Leave the pictures aside and give back every entry below word for word.

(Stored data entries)
== == ==
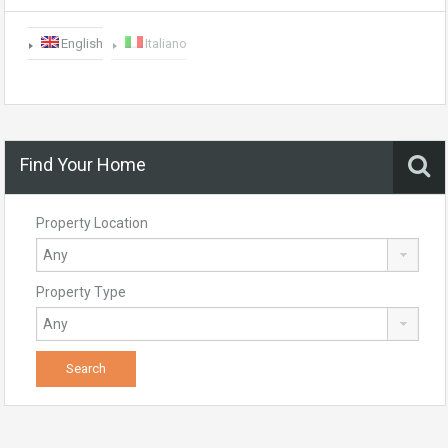
English
Italiano
Find Your Home
Property Location
Property Type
== == ==
▶ _Answer below_:
English
Italiano
Find Your Home
Property Location
Property Type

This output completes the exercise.